I now have a multi-tiered approach to blocking AI bots on my infrastructure:

1) robots.txt - Ha, they don't fucking care.
2) iocaine -> https://iocaine.madhouse-project.org/ (poisons the bot with never ending HTTP content)
3) HTTP 426 for any HTTP/1* requests (tells legit browsers to upgrade to HTTP/2+)
4) Anubis -> https://anubis.techaro.lol/ (requires javascript proof-of-work)
5) Injecting kill strings as HTTP headers

Next layer is going to be prompt injection attacks into every resource served via comments in all the documents.

This is war.

#fuck_ai #fuck_with_ai #ai

iocaine - the deadliest poison known to AI

@reyjrar
Eek! The moment I decided to look at that link my internet connection died. 😳
(Now working again - interesting idea!)
@reyjrar 6) Block offenders on a network/ASN level.
@simondassow @reyjrar Sadly, won't work, as they've been coming from an insane amount of domestic IPs. There's probably some malware selling infected machines as proxies or similar.
@ainmosni @reyjrar ASNs limit this to selected offenders. But of course, when legitimate users hide in those, they'll be cut off as well.
@simondassow @reyjrar You got it backwards though, legitimate users aren’t hiding in there, the scrapers are. They’ve been hiding amongst legitimate users for quite a while now, which is why we need things like anubis to begin with.  If they used their own, predicable IP ranges, we could just block those or the ASNs they belonged to.
@ainmosni @reyjrar Even so, it's still a valid form of punishment addressed at the source I think. They slop, we stop.
@simondassow @reyjrar While I don't disagree, but if it also blocks a more than significant amount of legitimate innocent users, it becomes more complicated.
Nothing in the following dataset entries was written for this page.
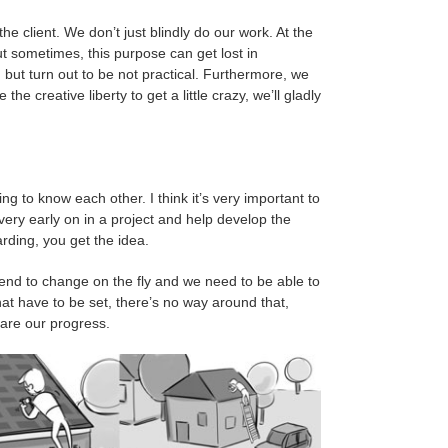
e client. We don’t just blindly do our work. At the
but sometimes, this purpose can get lost in
 but turn out to be not practical. Furthermore, we
he creative liberty to get a little crazy, we’ll gladly
ting to know each other. I think it’s very important to
d very early on in a project and help develop the
rding, you get the idea.
tend to change on the fly and we need to be able to
hat have to be set, there’s no way around that,
hare our progress.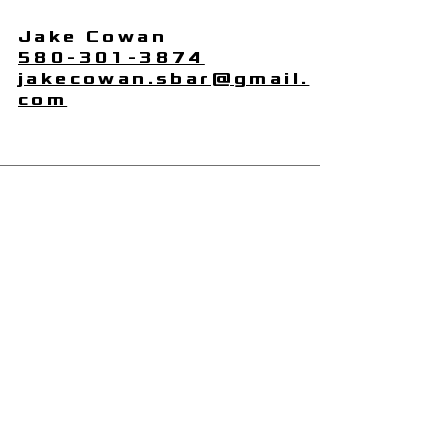
Jake Cowan
580-301-3874
jakecowan.sbar@gmail.
com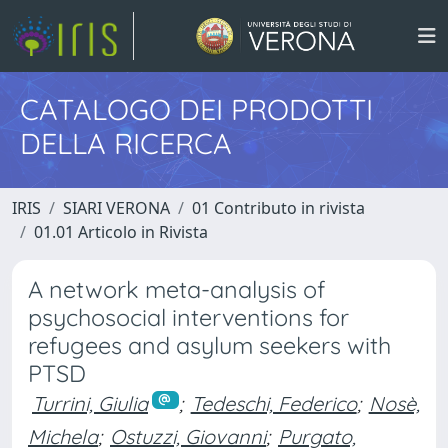
CATALOGO DEI PRODOTTI
DELLA RICERCA
IRIS
SIARI VERONA
01 Contributo in rivista
01.01 Articolo in Rivista
A network meta-analysis of
psychosocial interventions for
refugees and asylum seekers with
PTSD
Turrini, Giulia
;
Tedeschi, Federico
;
Nosè,
Michela
;
Ostuzzi, Giovanni
;
Purgato,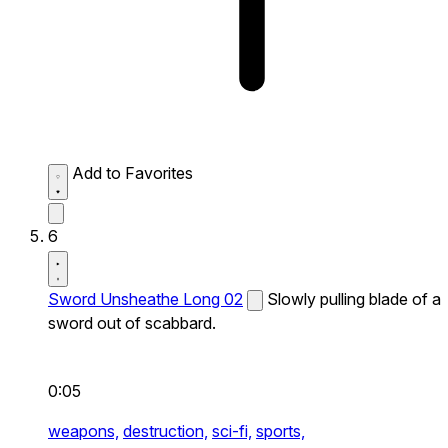
Add to Favorites
6
Sword Unsheathe Long 02
Slowly pulling blade of a
sword out of scabbard.
0:05
weapons,
destruction,
sci-fi,
sports,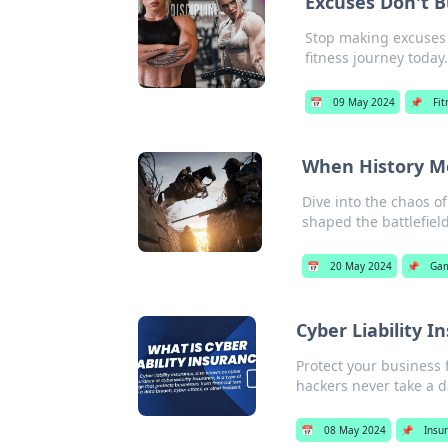
Excuses Don't B
Stop making excuses 
fitness journey today.
📅
09 May 2024
📌
Fit
When History Me
Dive into the chaos of
shaped the battlefield
📅
20 May 2024
📌
Ga
Cyber Liability 
Protect your business 
hackers never take a da
📅
08 May 2024
📌
Insu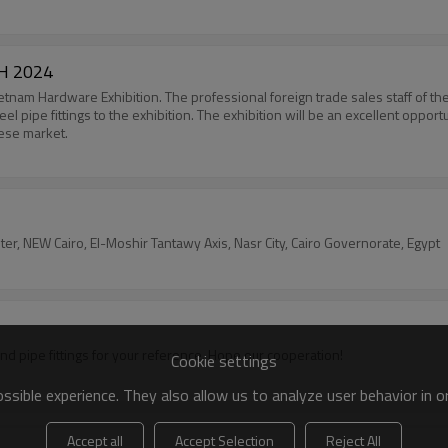
H 2024
etnam Hardware Exhibition. The professional foreign trade sales staff of the
 steel pipe fittings to the exhibition. The exhibition will be an excellent op
mese market.
enter, NEW Cairo, El-Moshir Tantawy Axis, Nasr City, Cairo Governorate, Egypt
Welcome to our booth in Astana Kazakhstan, we will show steel pipe and pipe fittings for your reference. Hope our cooperation!
Cookie settings
sible experience. They also allow us to analyze user behavior in 
Accept all
Accept Selection
Reject All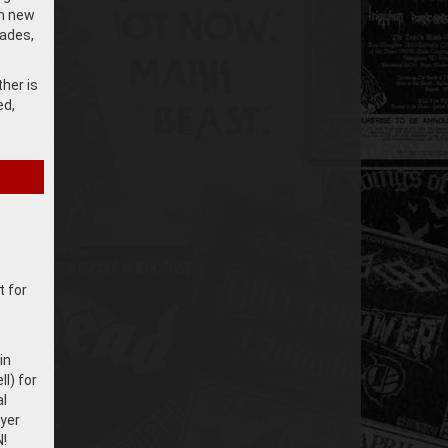
gh new
ades,
her is
ed,
t for
in
l) for
al
yer
!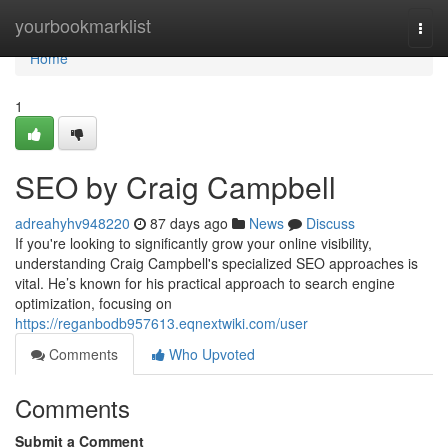
Home
yourbookmarklist
Togg
navi
Home
1
SEO by Craig Campbell
adreahyhv948220
87 days ago
News
Discuss
If you're looking to significantly grow your online visibility,
understanding Craig Campbell's specialized SEO approaches is
vital. He’s known for his practical approach to search engine
optimization, focusing on
https://reganbodb957613.eqnextwiki.com/user
Comments
Who Upvoted
Comments
Submit a Comment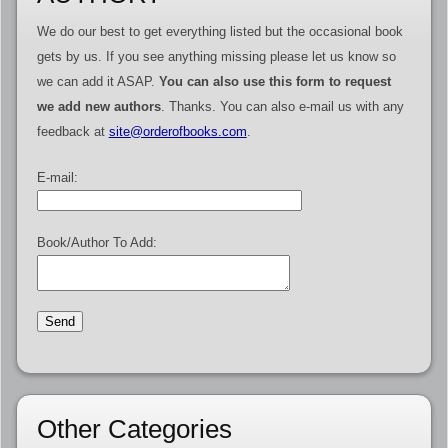
We do our best to get everything listed but the occasional book
gets by us. If you see anything missing please let us know so
we can add it ASAP.
You can also use this form to request
we add new authors
. Thanks. You can also e-mail us with any
feedback at
site@orderofbooks.com
.
E-mail:
Book/Author To Add:
Other Categories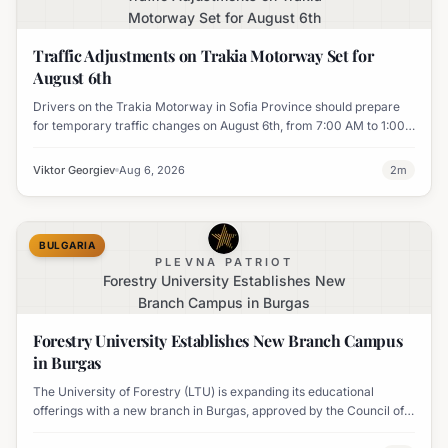
Motorway Set for August 6th
Traffic Adjustments on Trakia Motorway Set for
August 6th
Drivers on the Trakia Motorway in Sofia Province should prepare
for temporary traffic changes on August 6th, from 7:00 AM to 1:00
PM, due to vegetation removal.
Viktor Georgiev
Aug 6, 2026
2
m
BULGARIA
PLEVNA PATRIOT
Forestry University Establishes New
Branch Campus in Burgas
Forestry University Establishes New Branch Campus
in Burgas
The University of Forestry (LTU) is expanding its educational
offerings with a new branch in Burgas, approved by the Council of
Ministers and fully accredited. This initiative aims to enhance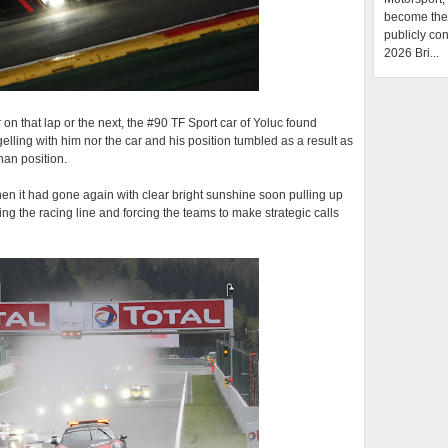
become the f
publicly con
2026 Bri...
r on that lap or the next, the #90 TF Sport car of Yoluc found
gelling with him nor the car and his position tumbled as a result as
han position.
en it had gone again with clear bright sunshine soon pulling up
ying the racing line and forcing the teams to make strategic calls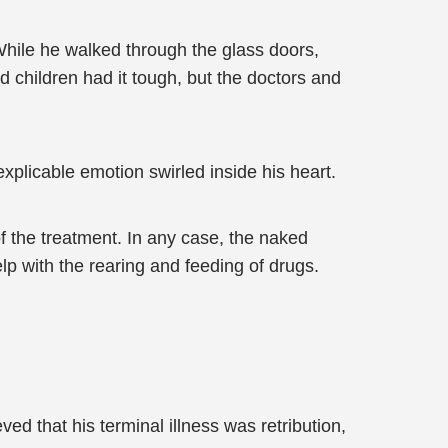
hile he walked through the glass doors,
d children had it tough, but the doctors and
xplicable emotion swirled inside his heart.
f the treatment. In any case, the naked
 with the rearing and feeding of drugs.
ed that his terminal illness was retribution,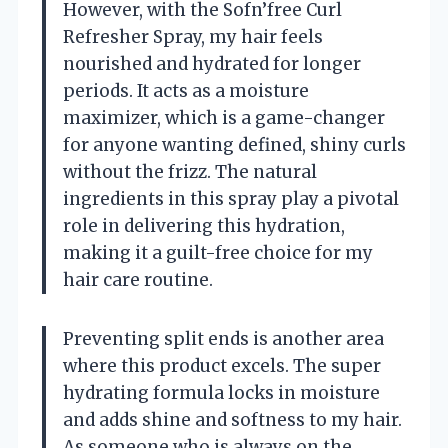
However, with the Sofn’free Curl
Refresher Spray, my hair feels
nourished and hydrated for longer
periods. It acts as a moisture
maximizer, which is a game-changer
for anyone wanting defined, shiny curls
without the frizz. The natural
ingredients in this spray play a pivotal
role in delivering this hydration,
making it a guilt-free choice for my
hair care routine.
Preventing split ends is another area
where this product excels. The super
hydrating formula locks in moisture
and adds shine and softness to my hair.
As someone who is always on the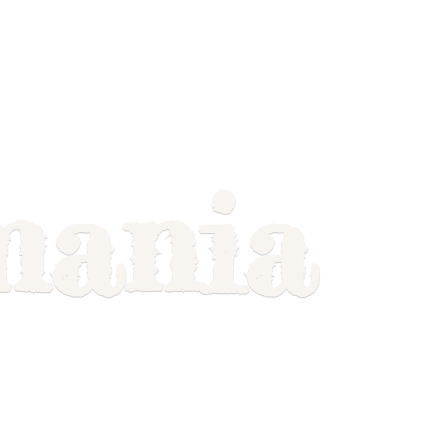
mania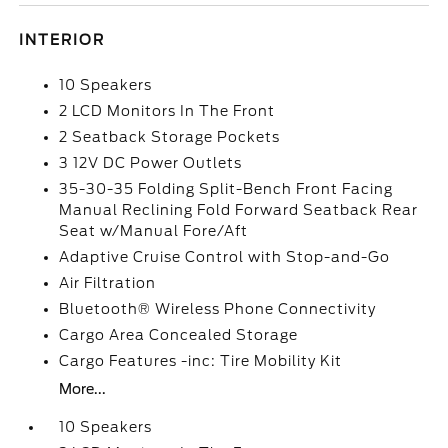
INTERIOR
10 Speakers
2 LCD Monitors In The Front
2 Seatback Storage Pockets
3 12V DC Power Outlets
35-30-35 Folding Split-Bench Front Facing
Manual Reclining Fold Forward Seatback Rear
Seat w/Manual Fore/Aft
Adaptive Cruise Control with Stop-and-Go
Air Filtration
Bluetooth® Wireless Phone Connectivity
Cargo Area Concealed Storage
Cargo Features -inc: Tire Mobility Kit
More...
10 Speakers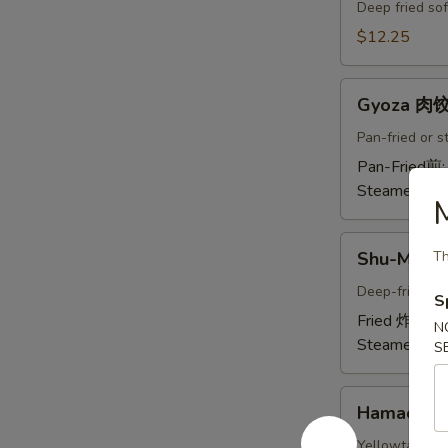
Crab
Deep fried sof
Tempura
$12.25
(Ap
)
Gyoza
炸
Gyoza 肉
肉
螃
饺
Pan-fried or 
蟹
A
Pan-Fried煎
A
Steamed蒸:
M
Shu-
Shu-Mai 
Th
Mai
烧
Deep-fried or
S
卖
Fried 炸:
$9.
N
A
Steamed蒸:
S
Hamachi-
Hamachi
Kama
烤
Yellowtail chi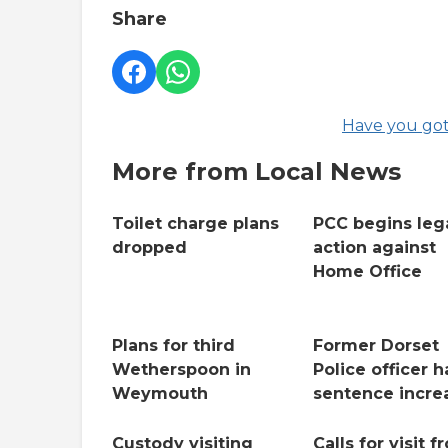
Share
Have you got
More from Local News
Toilet charge plans
PCC begins leg
dropped
action against
Home Office
Plans for third
Former Dorset
Wetherspoon in
Police officer h
Weymouth
sentence incre
Custody visiting
Calls for visit f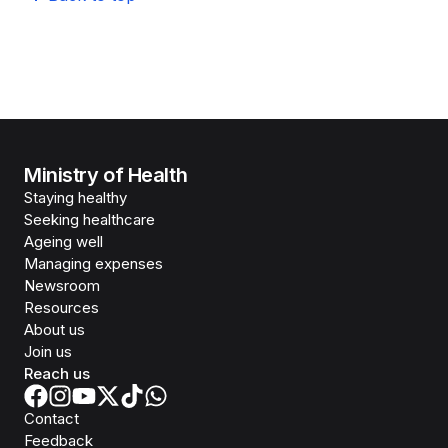
Ministry of Health
Staying healthy
Seeking healthcare
Ageing well
Managing expenses
Newsroom
Resources
About us
Join us
Reach us
Contact
Feedback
@simondassow As @ainmosni mentioned, AI scrapers are using proxy services to come from residential IP space when you block their ASN/IP blocks. There are companies like Zscaler that provide access to residential proxies under the guise of legitimacy.

I had to take a layered approach. The robots.txt tells them to go away. If they don't, but they identify themselves, they get fed to iocaine. If they fake their UA (Anthropic and OpenAI do) and come in over HTTP/1*, they get asked to upgrade to HTTP/2+. If they manage that (most do not), then Anubis does a PoW. (I am considering alternatives to Anubis that are behavioral based). Finally, all my sites inject kill string headers into every request.

Unfortunately, I can't find a curated list of AI kill strings and in testing, not every AI platform sees the headers. It looks like Anthropic and OpenAI have a non-AI layer that does fetching over HTTP/1.1 and returns just the body of the request to the agent. If I were designing that layer, I would strip all non-visible content from the body, so I'm not sure adding the fake content into HTML comments will make it through to agents themselves.

I think it would be interesting to extend iocaine to perform prompt injections at that layer. AFAICT, most AI companies _try_ to scrape the site honestly first. If that fails, they gradually add more and obfuscation because they need that sweet, sweet, content.

@reyjrar @ainmosni My point was that blocking specific ASNs that are owned by offending companies would be affected, which won't include residential ranges. But possibly cloud ranges.
@reyjrar @ainmosni It could be another layer, not saying it should replace other defences.